Databases for Elasticsearch deployments have their memory allocation policy set at 50% heap and 50% system memory, with a max heap size of 32 GB. In some cases, it is useful to scale your deployment above 64 GB of RAM even with the heap limit as Elasticsearch does make use of the file system cache and alleviate pressure on disk I/O utilization. You can configure autoscaling to increase memory when disk I/O utilization reaches a certain threshold.
Disk IOPS
The number of Input/Output Operations per second (IOPS) is limited by the type of storage volume. Storage volumes for Databases for Elasticsearch deployments are provisioned on Block Storage Endurance Volumes in the 10 IOPS per GB tier. Hitting IOPS limits can cause your databases to respond slowly or appear unresponsive.
Indexing uses disk, so if your use-case is write-heavy, your indexing speed can be limited by the IOPS available to your deployment. Some bottlenecks can be ameliorated by tuning your indexes for disk usage. In addition, searching can use disk if your working data set does not fit in the file system cache, increasing IOPS load. If your use-case involves searching a large data set, increasing the memory on your deployment can help Elasticsearch rely less on disk.

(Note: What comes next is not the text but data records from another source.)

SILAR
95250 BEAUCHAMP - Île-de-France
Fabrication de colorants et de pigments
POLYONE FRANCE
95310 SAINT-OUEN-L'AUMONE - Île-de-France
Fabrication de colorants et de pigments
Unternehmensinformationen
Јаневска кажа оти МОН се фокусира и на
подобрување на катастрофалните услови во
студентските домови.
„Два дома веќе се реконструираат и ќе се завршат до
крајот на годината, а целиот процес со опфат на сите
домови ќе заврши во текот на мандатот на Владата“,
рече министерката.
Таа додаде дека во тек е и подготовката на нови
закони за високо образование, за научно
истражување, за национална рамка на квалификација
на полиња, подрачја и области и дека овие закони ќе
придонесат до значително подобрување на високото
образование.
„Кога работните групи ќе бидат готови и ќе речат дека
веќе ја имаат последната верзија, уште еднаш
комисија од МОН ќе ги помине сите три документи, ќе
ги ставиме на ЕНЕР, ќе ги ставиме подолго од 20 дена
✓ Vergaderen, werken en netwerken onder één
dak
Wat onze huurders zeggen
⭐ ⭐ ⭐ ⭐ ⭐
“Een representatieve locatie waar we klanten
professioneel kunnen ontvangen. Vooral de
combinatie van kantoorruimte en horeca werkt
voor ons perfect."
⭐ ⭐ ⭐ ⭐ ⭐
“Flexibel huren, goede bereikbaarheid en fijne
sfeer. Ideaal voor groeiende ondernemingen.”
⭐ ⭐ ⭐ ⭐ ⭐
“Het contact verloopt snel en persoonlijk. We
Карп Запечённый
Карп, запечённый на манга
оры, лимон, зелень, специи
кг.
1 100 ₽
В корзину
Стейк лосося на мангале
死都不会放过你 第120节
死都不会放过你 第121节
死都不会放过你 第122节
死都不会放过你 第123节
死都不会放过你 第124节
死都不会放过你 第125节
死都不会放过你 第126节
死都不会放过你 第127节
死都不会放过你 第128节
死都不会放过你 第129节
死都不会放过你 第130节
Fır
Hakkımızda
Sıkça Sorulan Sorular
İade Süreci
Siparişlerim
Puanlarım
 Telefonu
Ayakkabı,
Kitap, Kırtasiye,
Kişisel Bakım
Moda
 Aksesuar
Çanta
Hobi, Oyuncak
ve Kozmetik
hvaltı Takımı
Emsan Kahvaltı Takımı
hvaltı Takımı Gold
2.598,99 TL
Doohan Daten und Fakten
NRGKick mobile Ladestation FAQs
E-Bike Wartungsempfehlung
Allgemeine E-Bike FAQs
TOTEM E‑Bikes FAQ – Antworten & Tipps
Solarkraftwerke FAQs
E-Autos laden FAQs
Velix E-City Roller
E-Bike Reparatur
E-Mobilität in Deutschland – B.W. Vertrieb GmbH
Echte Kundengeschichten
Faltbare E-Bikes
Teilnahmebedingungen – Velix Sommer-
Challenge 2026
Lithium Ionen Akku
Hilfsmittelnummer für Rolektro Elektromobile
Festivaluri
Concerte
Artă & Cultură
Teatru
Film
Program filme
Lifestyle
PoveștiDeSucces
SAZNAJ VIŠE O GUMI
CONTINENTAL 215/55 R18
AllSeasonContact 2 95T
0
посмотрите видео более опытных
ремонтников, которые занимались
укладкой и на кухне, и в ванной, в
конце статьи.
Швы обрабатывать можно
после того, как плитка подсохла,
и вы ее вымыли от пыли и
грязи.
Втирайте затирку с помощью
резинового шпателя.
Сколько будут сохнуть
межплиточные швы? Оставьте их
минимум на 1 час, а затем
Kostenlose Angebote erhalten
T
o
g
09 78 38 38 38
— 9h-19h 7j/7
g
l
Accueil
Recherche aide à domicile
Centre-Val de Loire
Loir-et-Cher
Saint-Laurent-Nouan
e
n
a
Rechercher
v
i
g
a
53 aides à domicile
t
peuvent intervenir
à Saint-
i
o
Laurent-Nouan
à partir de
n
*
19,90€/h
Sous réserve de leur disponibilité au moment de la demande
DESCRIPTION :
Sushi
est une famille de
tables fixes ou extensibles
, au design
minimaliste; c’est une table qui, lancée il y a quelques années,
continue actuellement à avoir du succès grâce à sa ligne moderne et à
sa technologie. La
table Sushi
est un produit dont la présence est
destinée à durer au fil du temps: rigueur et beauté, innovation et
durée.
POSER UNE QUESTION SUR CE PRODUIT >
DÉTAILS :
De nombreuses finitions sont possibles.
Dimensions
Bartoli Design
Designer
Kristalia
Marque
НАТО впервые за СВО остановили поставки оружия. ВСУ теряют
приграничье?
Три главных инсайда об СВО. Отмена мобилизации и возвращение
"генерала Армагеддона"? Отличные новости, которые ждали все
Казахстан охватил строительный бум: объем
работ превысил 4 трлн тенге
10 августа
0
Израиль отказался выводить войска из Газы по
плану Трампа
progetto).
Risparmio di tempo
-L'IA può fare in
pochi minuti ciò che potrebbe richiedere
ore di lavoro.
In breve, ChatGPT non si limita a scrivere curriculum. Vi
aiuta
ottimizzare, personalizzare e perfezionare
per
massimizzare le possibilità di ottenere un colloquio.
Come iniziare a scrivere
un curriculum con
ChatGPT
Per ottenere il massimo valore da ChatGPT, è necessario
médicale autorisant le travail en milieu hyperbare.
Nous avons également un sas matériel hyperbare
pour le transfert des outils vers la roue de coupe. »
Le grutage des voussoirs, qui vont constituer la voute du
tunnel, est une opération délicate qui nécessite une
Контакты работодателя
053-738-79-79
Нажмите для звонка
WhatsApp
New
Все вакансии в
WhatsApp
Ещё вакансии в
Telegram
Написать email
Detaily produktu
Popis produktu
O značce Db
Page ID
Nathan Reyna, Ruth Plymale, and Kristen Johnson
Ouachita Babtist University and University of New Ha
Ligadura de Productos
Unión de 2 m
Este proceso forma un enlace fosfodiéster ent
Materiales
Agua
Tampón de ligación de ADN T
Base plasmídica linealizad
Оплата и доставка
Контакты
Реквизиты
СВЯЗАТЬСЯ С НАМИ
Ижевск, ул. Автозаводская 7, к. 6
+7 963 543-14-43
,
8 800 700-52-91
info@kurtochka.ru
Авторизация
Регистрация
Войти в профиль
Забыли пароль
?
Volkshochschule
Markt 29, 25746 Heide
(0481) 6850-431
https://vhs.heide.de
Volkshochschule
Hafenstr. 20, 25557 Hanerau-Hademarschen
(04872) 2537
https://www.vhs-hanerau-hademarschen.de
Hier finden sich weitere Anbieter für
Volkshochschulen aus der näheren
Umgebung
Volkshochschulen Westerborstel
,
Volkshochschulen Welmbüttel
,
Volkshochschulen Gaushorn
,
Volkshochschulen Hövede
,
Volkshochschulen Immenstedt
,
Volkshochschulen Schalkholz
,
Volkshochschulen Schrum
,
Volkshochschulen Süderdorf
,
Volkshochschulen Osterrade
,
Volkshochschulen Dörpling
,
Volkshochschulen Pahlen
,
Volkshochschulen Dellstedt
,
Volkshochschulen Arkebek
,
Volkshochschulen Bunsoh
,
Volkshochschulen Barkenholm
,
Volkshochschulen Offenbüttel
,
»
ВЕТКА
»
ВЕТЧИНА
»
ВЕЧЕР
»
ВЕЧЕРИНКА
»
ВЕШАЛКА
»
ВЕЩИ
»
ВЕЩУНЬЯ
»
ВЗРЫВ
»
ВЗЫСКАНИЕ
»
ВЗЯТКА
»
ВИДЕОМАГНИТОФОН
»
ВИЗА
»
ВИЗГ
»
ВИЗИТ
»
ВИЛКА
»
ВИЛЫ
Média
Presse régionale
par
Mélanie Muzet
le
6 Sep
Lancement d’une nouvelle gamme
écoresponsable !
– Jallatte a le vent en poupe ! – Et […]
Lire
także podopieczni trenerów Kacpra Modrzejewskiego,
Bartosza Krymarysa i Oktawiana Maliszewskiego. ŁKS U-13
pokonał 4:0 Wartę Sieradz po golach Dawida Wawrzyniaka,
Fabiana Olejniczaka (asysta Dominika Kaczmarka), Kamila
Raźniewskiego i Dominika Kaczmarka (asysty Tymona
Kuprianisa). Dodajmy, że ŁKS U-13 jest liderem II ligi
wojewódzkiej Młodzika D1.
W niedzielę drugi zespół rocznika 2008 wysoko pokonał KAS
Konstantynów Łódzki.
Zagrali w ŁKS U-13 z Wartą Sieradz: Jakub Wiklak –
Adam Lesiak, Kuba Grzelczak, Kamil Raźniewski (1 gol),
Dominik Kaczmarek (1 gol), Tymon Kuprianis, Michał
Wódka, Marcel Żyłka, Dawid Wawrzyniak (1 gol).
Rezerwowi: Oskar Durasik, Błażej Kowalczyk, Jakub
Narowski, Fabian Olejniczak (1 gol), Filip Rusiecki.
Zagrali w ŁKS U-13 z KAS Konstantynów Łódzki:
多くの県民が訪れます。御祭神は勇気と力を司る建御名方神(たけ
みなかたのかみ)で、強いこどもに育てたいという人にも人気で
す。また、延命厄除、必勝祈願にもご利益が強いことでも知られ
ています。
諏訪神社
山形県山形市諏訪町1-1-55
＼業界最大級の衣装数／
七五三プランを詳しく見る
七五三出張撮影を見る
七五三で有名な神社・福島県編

Another thing to note is the default Lucene file system management policy is niofs
, which allows concurrent reads on a file, which also can be constrained by disk I/O limits. Information on file system storage types in the Elasticsearch documentation.
If you need more IOPS, you can increase the number IOPS available to your deployment by increasing disk space. If you are aware of trends in your indexing or usage that increases disk I/O, you can configure autoscaling to increase disk based on IOPS.